Die Staatsanwaltschaft sieht das anders. Ihr Vorwurf: Der frühere Geschichtslehrer habe genau gewusst, was er tue. Er bediene sich häufig einer ähnlichen Sprache wie die Nationalsozialisten, bleibe aber meist in den Grenzen des Erlaubten, die er immer weiter zu verschieben suche. Hier aber sei er zu weit gegangen. Ihm wird deshalb das Verwenden von Kennzeichen verfassungswidriger und terroristischer Organisationen zur Last gelegt.

Er sei tatsächlich völlig unschuldig, beteuert Höcke. «Ich habe mit dem Nationalsozialismus nichts, aber auch gar nichts am Hut.» Er bildet Parallelbeispiele: Der Vorsitzende der grossen Strafkammer verstehe sicherlich sehr viel vom Strafrecht, vielleicht aber nicht vom Patentrecht oder vom internationalen Kriegsvölkerrecht. Man würde sich ja auch nicht den Blinddarm von einem Psychotherapeuten herausoperieren lassen, auch in der Medizin habe jeder sein Spezialgebiet.

Wenn er die Strafbarkeit gekannt hätte, so hätte er diese Parole niemals benutzt, sagt Höcke. Kann man das glauben? Zumindest teilweise hat Höcke die Parole erst im vergangenen Dezember erneut benutzt, damals kannte er die gegen ihn laufende Anklage längst. Trotzdem hat er bei einer Rede in Gera mit dem Thema und so gesehen auch mit dem Feuer gespielt. Er hat gerufen «Alles für!» und mit den Armen gerudert, damit die Menge «Deutschland!» ergänzt. Dafür hat er sich eine neue Anklage eingehandelt. Spätestens bei dieser kann er sich nicht mehr damit herausreden, die Strafbarkeit nicht gekannt zu haben. Diese Anklage wird hier allerdings nicht verhandelt.

Ein Freispruch ist denkbar

Die Anwälte von Höcke haben nämlich erwirkt, dass die Verfahren, die schon verbunden worden waren, wieder getrennt wurden. Das Argument war, dass der neu dazugekommene Verteidiger Philip Müller noch keine Zeit gehabt habe, sich einzuarbeiten.

Am zweiten Verhandlungstag gegen 14 Uhr steuert die Staatsanwaltschaft auf die Frage zu, ob die beiden Verfahren wieder verbunden werden sollten, man will auch das Video von Gera anschauen. Doch nun bringt die Verteidigung vor, dass Zweck der Verbindung nicht sein sollte, einen Freispruch zu verhindern. Durchaus raffiniert. Moment – Freispruch?

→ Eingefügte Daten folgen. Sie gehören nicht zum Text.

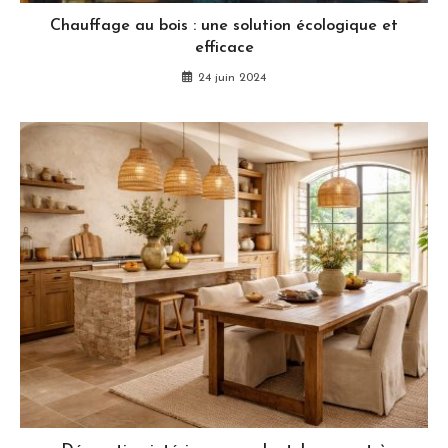
Chauffage au bois : une solution écologique et
efficace
24 juin 2024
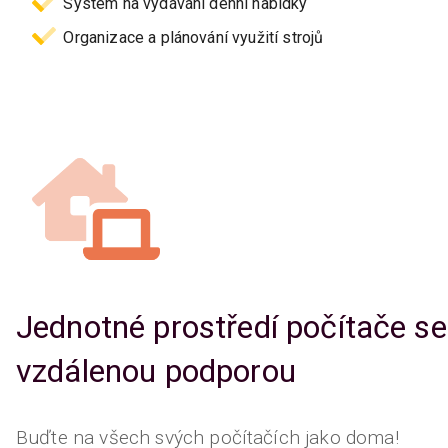
Systém na vydávání denní nabídky
Organizace a plánování využití strojů
Jednotné prostředí počítače se
vzdálenou podporou
Buďte na všech svých počítačích jako doma!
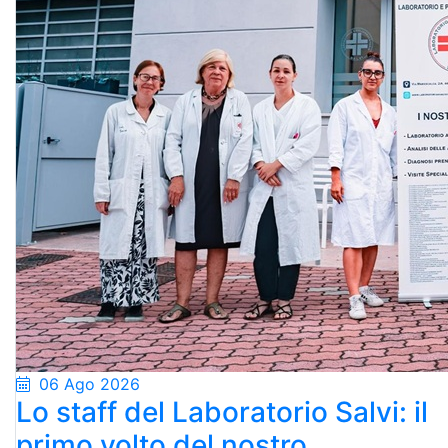
06 Ago 2026
Lo staff del Laboratorio Salvi: il
primo volto del nostro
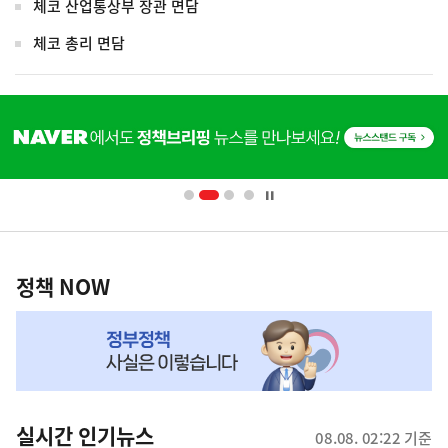
체코 산업통상부 장관 면담
체코 총리 면담
히
단
배
너
영
정
역
책
정책 NOW
NOW,
MY
맞
춤
뉴
실시간 인기뉴스
08.08. 02:22 기준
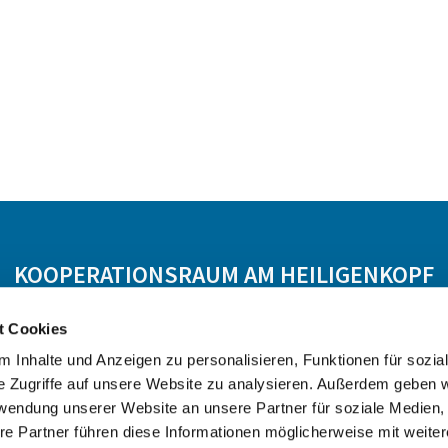
KOOPERATIONSRAUM AM HEILIGENKOPF
t Cookies
 Hasselroth
Ev. KG Freigericht
Ev. KG Meerholz
 Inhalte und Anzeigen zu personalisieren, Funktionen für sozia
e Zugriffe auf unsere Website zu analysieren. Außerdem geben w
rwendung unserer Website an unsere Partner für soziale Medien
re Partner führen diese Informationen möglicherweise mit weite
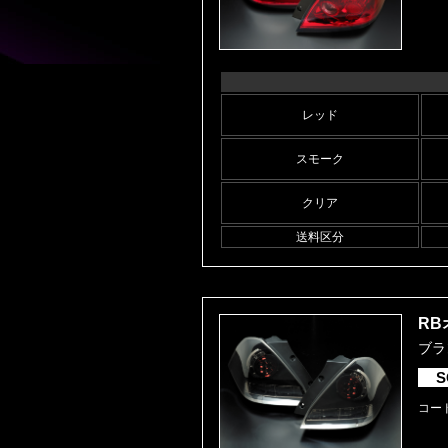
レッド
スモーク
クリア
送料区分
RB
ブラ
S
コード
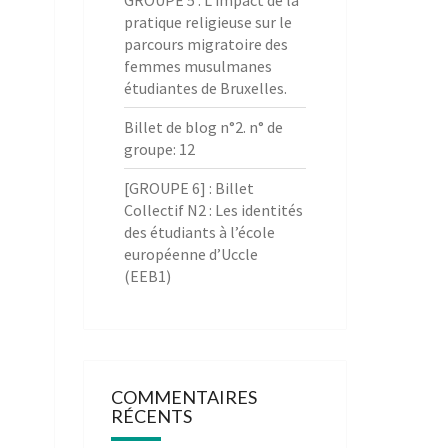
GROUPE 5 : L’impact de la
pratique religieuse sur le
parcours migratoire des
femmes musulmanes
étudiantes de Bruxelles.
Billet de blog n°2. n° de
groupe: 12
[GROUPE 6] : Billet
Collectif N2 : Les identités
des étudiants à l’école
européenne d’Uccle
(EEB1)
COMMENTAIRES
RÉCENTS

Das ist noch nicht ausgemacht, erscheint aber denkbar. Jedenfalls hat die Strafkammer bereits eine Erklärung abgegeben, wonach Höcke nicht zu befürchten hat, dass ihm das Wahlrecht und die Wählbarkeit aberkannt würden. Dafür seien mindestens sechs Monate Freiheitsstrafe nötig, hier komme jedoch allenfalls eine Geldstrafe in Betracht. Strafschärfend könnte sich der Auftritt in Gera auswirken, auch deshalb will die Verteidigung die Verbindung der Verfahren verhindern. Hier ein Freispruch wiederum würde auch die Strafaussichten in Sachen Gera reduzieren. Das wäre in Höckes Sinn, der sich wiederholt als Verfechter der Meinungsfreiheit inszeniert. Am 3. Mai wird der Prozess fortgesetzt.